I nod numbly. I remember Lindsay. She's a hard one to forget, although I wouldn't exactly consider 'dark hair' her most distinctive attribute.

"I went on one date with her a few months ago," he says. "She was really nice, really outgoing and fun and we had a good time, but I could just tell less than an hour in that she was self-absorbed." He sighs and runs a hand over his head distractedly, as though the thought alone is enough to aggravate him. "So that was pretty much it," he concludes. "I didn't have any desire to go out with her again. Luckily she understood and still wanted to be friends, but a lot of girls don't and I respect that. It's not like I think I'm a playboy or anything," he adds with an earnest glance in my direction. "It's not like I'm proud of myself for it, I just don't see the point in wasting anybody's time."

The knot in my gut is clenching up again, despite how much I try to tell it that it's wrong, he doesn't like Lindsay after all, he only went out with her once and never again…because at least he went out with her in the first place. Her, and not me, because she's prettier than me and even if he wasn't interested in her for long he's never been interested in me ever.

I'd get on my knees and scrub the floor twelve hours a day for the rest of my life if it would buy me one date with him.

"What's wrong?" he asks, still pensive.

I shake my head quickly and accept the blunt that he holds out to me. "Nothing, sorry." It's pointless to think about things like that, especially while I'm actually in his presence. This alone should be a dream come true for me, and a princess should never be ungrateful.

He watches patiently while I take another hit and then says, "Come on. Let's go for a walk."

I agree, and he opens the door and slips out before I've even gotten it into my head that I need to take off my seatbelt. I'm still struggling with it when he gets around to my side of the car.

"Sorry," I groan as I fumble with the buckle some more. "Am I just really high, or am I not doing this right?"

He laughs and opens my door, reaching across my lap to help. His hand grazes my hip and I feel a lurch in my throat, I can't stop my own fingertips from fluttering against his wrist while he works. "You're probably pretty high," he informs me, "but also this thing is fucked up. I love watching your brother try to figure it out, I never help him."

I giggle at that, imagining my Wicked Stepmother drunkenly scrabbling with the seatbelt, growling obscenities the whole time and getting progressively more and more angry. "Well, thanks for helping me," I say with a wry smile as I take his hand again and slide off the seat onto the gravel.

He gives me a wink. "Only because it's your birthday. Next time I'm going to find out how long it takes you."

Next time…

The weight of those words isn't lost on me, and of course I wonder what next time means, but I'm determined not to let my curse run away with me. Just in case there's not a next time after all I want to spend every moment that I'm with him really with him, not swept off into some fabricated world where everything is quite literally too good to be true. He's not a prince, I tell myself. He's not anything special, he's just a regular person, but that's even better because princes have to attend stuffy diplomatic balls and hold court and listen to the peasants gripe and complain for hours a day. He doesn't have to do anything, but what he chooses to do is reach out and comb back a strand of my hair that's floating in the breeze, and he winds the end of it around his finger a couple times, his gaze holding steady with mine, before letting it go.
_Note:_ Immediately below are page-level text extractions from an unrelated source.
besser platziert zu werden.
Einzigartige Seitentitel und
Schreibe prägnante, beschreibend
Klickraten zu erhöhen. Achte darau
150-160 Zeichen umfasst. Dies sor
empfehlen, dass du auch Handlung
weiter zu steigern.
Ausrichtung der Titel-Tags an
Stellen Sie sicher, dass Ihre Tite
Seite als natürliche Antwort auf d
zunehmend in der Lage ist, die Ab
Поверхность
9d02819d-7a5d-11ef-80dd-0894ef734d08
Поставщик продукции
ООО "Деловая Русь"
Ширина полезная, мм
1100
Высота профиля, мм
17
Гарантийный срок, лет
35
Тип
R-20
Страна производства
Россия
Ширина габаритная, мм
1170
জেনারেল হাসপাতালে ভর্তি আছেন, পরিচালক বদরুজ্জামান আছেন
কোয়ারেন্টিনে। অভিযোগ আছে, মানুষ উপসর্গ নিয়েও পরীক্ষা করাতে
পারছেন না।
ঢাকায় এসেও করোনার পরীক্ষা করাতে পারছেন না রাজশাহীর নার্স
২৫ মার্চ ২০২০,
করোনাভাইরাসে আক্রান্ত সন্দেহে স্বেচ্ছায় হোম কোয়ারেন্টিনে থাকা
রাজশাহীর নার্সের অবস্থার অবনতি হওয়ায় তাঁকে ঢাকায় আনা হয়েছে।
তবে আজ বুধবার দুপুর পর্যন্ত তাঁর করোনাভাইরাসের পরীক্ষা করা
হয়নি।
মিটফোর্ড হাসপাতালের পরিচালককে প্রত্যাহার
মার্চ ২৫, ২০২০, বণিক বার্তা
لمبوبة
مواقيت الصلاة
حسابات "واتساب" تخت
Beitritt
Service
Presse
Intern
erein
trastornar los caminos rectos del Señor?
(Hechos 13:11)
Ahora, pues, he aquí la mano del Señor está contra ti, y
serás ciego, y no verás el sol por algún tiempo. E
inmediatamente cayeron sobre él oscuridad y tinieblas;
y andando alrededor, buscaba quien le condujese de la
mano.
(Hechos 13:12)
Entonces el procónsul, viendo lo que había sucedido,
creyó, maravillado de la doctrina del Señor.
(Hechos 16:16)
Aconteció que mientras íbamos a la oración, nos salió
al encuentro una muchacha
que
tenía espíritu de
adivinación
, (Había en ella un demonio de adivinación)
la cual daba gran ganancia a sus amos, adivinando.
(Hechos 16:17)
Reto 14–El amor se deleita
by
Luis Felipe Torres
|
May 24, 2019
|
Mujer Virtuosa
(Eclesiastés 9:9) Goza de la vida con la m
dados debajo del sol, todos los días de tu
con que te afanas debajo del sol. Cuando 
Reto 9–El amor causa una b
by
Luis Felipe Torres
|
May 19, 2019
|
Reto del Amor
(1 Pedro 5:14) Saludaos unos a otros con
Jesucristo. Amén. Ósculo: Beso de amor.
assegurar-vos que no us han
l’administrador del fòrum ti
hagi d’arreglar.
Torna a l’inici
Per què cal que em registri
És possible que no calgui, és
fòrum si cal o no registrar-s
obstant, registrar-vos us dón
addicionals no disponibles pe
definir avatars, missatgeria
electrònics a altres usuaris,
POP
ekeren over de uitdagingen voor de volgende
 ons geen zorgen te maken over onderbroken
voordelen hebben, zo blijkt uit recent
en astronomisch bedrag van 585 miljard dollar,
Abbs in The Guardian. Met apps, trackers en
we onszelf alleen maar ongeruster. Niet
My stomach burns and churns, and my heart flutters.

We walk to the beach side by side in silence, the only sound the steady crash of water against the shore. I pause to slip off my shoes once we reach the sand, giggling sheepishly when he notices the delay. "I like the way the sand feels on my toes," I explain. "And I might want to put my feet in the water, I haven't really decided yet."
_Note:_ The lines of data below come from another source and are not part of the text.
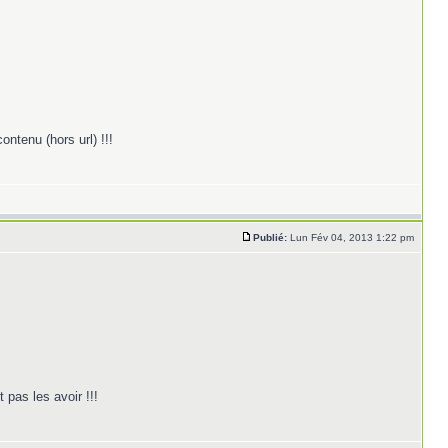
ontenu (hors url) !!!
Publié:
Lun Fév 04, 2013 1:22 pm
 pas les avoir !!!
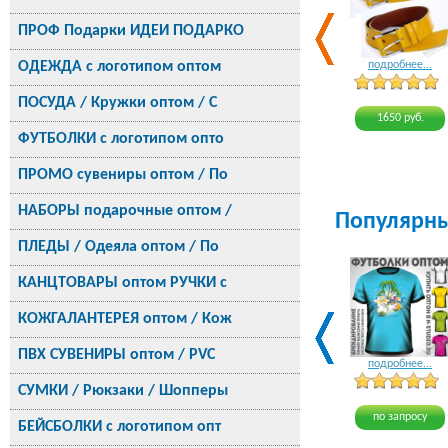
ПРОФ Подарки ИДЕИ ПОДАРКО
ОДЕЖДА с логотипом оптом
подробнее...
ПОСУДА / Кружки оптом / С
1650 руб.
ФУТБОЛКИ с логотипом опто
ПРОМО сувениры оптом / По
НАБОРЫ подарочные оптом /
Популярн
ПЛЕДЫ / Одеяла оптом / По
КАНЦТОВАРЫ оптом РУЧКИ с
КОЖГАЛАНТЕРЕЯ оптом / Кож
ПВХ СУВЕНИРЫ оптом / PVC
подробнее...
СУМКИ / Рюкзаки / Шопперы
по запросу
БЕЙСБОЛКИ с логотипом опт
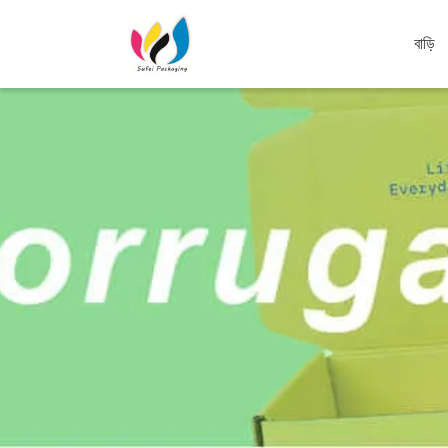
বাড়ি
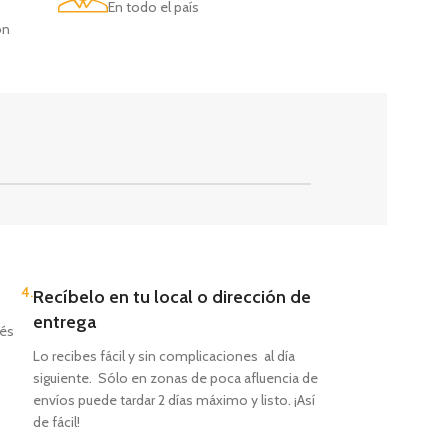
En todo el país
on
4.
Recíbelo en tu local o dirección de
entrega
vés
Lo recibes fácil y sin complicaciones al día
siguiente. Sólo en zonas de poca afluencia de
envíos puede tardar 2 días máximo y listo. ¡Así
de fácil!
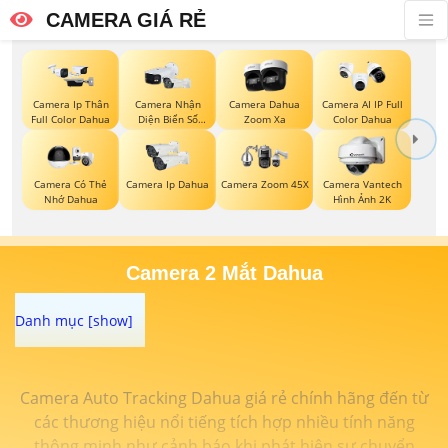
CAMERA GIÁ RẺ
Camera Ip Thân
Camera Nhận
Camera Dahua
Camera AI IP Full
Full Color Dahua
Diện Biển Số
Zoom Xa
Color Dahua
Dahua
Camera Có Thẻ
Camera Ip Dahua
Camera Zoom 45X
Camera Vantech
Nhớ Dahua
Hình Ảnh 2K
Camera 2 Mắt Dahua
Camera Auto Tracking Dahua giá rẻ chính hãng đến từ
các thương hiệu nổi tiếng tích hợp nhiều tính năng
thông minh như cảnh báo khi phát hiện sự chuyển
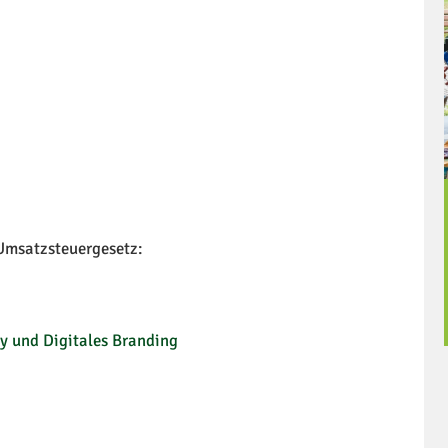
tz
Umsatzsteuergesetz:
y und Digitales Branding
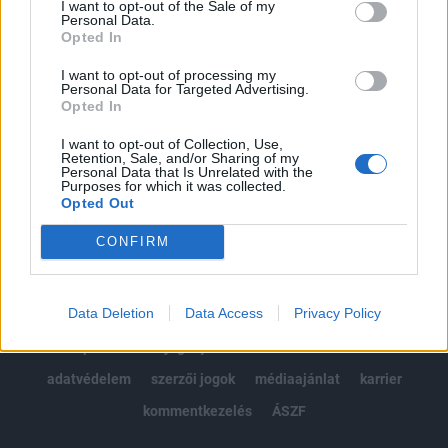
I want to opt-out of the Sale of my
Kötéslisták: BÉT elmúlt 2 év napon belüli
Personal Data.
kötéslistái
Opted In
I want to opt-out of processing my
Előfizetés
Personal Data for Targeted Advertising.
Opted In
I want to opt-out of Collection, Use,
MÁR ELŐFIZETŐNK VAGY?
BEJELENTKEZÉS
Retention, Sale, and/or Sharing of my
Personal Data that Is Unrelated with the
Purposes for which it was collected.
Opted Out
CONFIRM
Data Deletion
Data Access
Privacy Policy
© 2026 Portfolio
impresszum
jogi nyilatkozat
süti beállítások
adatvédelem
szerzői jogok
médiaajánlat
karrier
kommentkezelés
ÁSZF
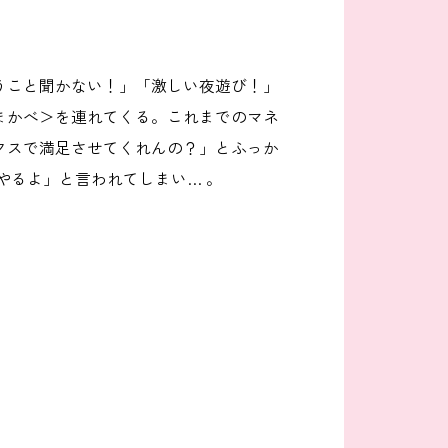
うこと聞かない！」「激しい夜遊び！」
まかべ＞を連れてくる。これまでのマネ
クスで満足させてくれんの？」とふっか
やるよ」と言われてしまい… 。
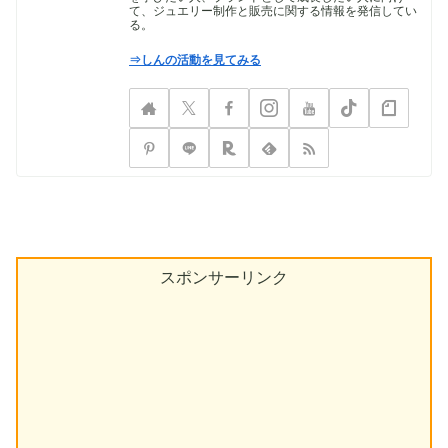
て、ジュエリー制作と販売に関する情報を発信してい
る。
⇒しんの活動を見てみる
スポンサーリンク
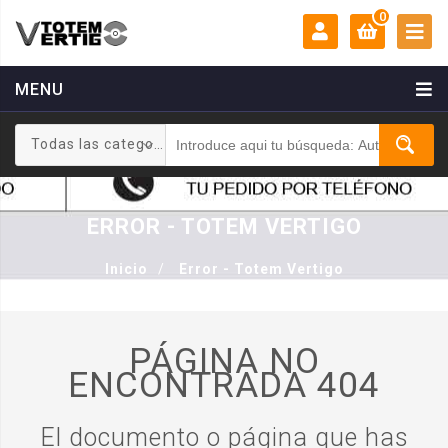
0
MENU
MI CUENTA:
0 €
Todas las categorias
Login
Registrarse
ERROR - TOTEM VERTIGO
Inicio
/
Error - Totem Vertigo
PÁGINA NO
ENCONTRADA
404
El documento o página que has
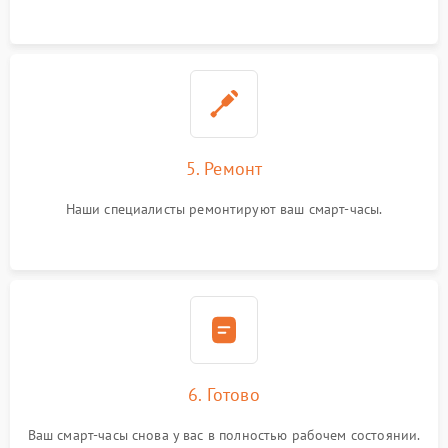
5. Ремонт
Наши специалисты ремонтируют ваш смарт-часы.
6. Готово
Ваш смарт-часы снова у вас в полностью рабочем состоянии.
He looks amused but good-natured and takes another hit off the blunt before saying, "Do your thing, baby girl."

With my shoes safely stowed beside the walkway I follow him all the way down to the damp sand, watching his silhouette against the glow of neon lights from the pier in the distance, the way the wind makes his cotton shirt cling to his body. The moon's reflection on the rippling ocean splits into infinite refracted beams of light that dance back and forth over the waves, like the spiky branches of a solitary, leafless tree blowing back and forth.
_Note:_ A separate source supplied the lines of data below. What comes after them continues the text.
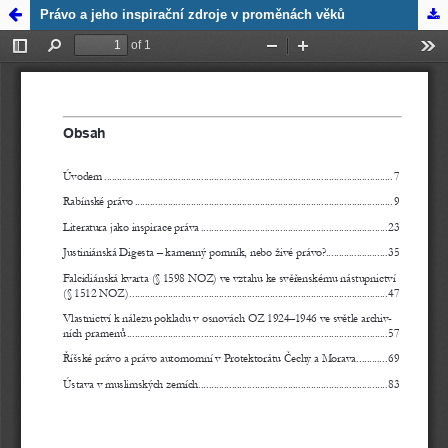
Zpět na
Právo a jeho inspirační zdroje v proměnách věků
detail
publikace
Právo a
jeho
inspirační
zdroje v
proměnách
věků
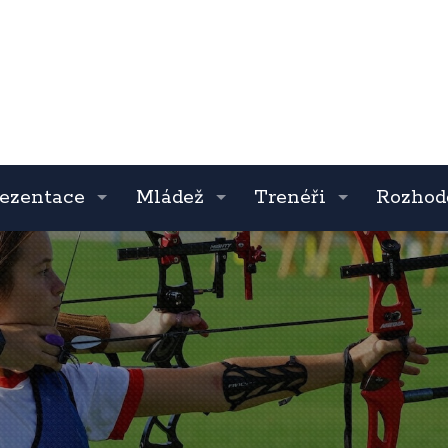
ezentace
Mládež
Trenéři
Rozhod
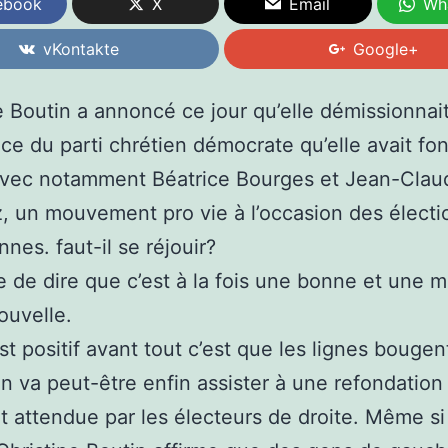
ebook
X
Email
Wh
vKontakte
Google+
e Boutin a annoncé ce jour qu’elle démissionnait
ce du parti chrétien démocrate qu’elle avait fo
 avec notamment Béatrice Bourges et Jean-Clau
, un mouvement pro vie à l’occasion des électi
nes. faut-il se réjouir?
ie de dire que c’est à la fois une bonne et une 
ouvelle.
st positif avant tout c’est que les lignes bougen
On va peut-être enfin assister à une refondation
t attendue par les électeurs de droite. Même si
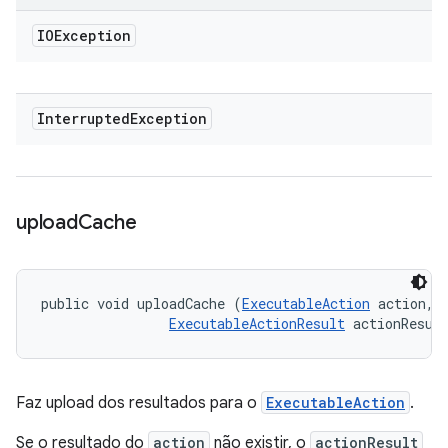
IOException
Interrupted
Exception
upload
Cache
public void uploadCache (
ExecutableAction
 action, 

ExecutableActionResult
 actionResul
Faz upload dos resultados para o
ExecutableAction
.
Se o resultado do
action
não existir, o
actionResult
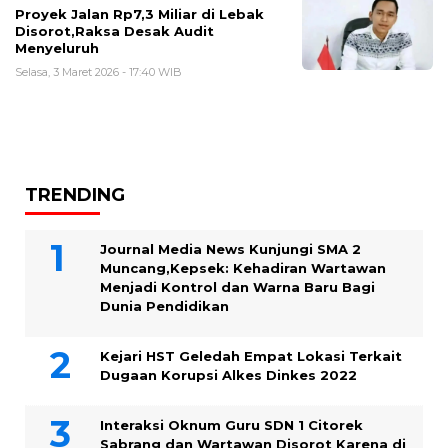
Proyek Jalan Rp7,3 Miliar di Lebak
Disorot,Raksa Desak Audit
Menyeluruh
Selasa, 3 Maret 2026 - 17:40 WIB
TRENDING
Journal Media News Kunjungi SMA 2
Muncang,Kepsek: Kehadiran Wartawan
Menjadi Kontrol dan Warna Baru Bagi
Dunia Pendidikan
Kejari HST Geledah Empat Lokasi Terkait
Dugaan Korupsi Alkes Dinkes 2022
Interaksi Oknum Guru SDN 1 Citorek
Sabrang dan Wartawan Disorot Karena di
"Doesn't it kind of look like a tree made out of diamonds?" I ask suddenly, pointing at the reflection, wondering if anyone else in the world sees what I see or if I'm just high and imagining that my thoughts are deep and meaningful.

He stares out at the water for a moment, deep in concentration. "Yeah, I can kind of see it." He turns to me. "What story is that from? I remember you told it to me one time when we were high. There were three trees I think, and one of them was made of diamonds…"

I bite back a smile and shuffle my feet a little deeper into the sand. "The Twelve Dancing Princesses," I reply softly. "How in the world do you remember that?"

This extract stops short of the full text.